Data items
• • • • •

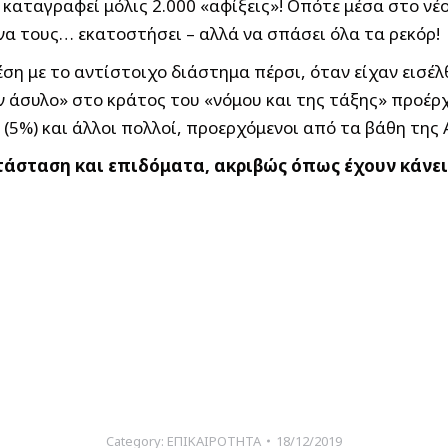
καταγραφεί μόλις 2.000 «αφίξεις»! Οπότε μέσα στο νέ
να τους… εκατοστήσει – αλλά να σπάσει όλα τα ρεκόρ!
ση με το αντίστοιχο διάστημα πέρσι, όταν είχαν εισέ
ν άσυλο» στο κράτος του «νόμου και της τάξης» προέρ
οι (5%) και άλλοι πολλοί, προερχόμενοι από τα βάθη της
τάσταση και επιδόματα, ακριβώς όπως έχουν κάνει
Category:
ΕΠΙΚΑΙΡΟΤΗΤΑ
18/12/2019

• • • • •

TASK DESCRIPTION:
The records must be copied with no word altered, and without their pictures.

EXERCISE OUTPUT:
καταγραφεί μόλις 2.000 «αφίξεις»! Οπότε μέσα στο νέ
να τους… εκατοστήσει – αλλά να σπάσει όλα τα ρεκόρ!
ση με το αντίστοιχο διάστημα πέρσι, όταν είχαν εισέ
ν άσυλο» στο κράτος του «νόμου και της τάξης» προέρ
οι (5%) και άλλοι πολλοί, προερχόμενοι από τα βάθη της
τάσταση και επιδόματα, ακριβώς όπως έχουν κάνει
Category:
ΕΠΙΚΑΙΡΟΤΗΤΑ
18/12/2019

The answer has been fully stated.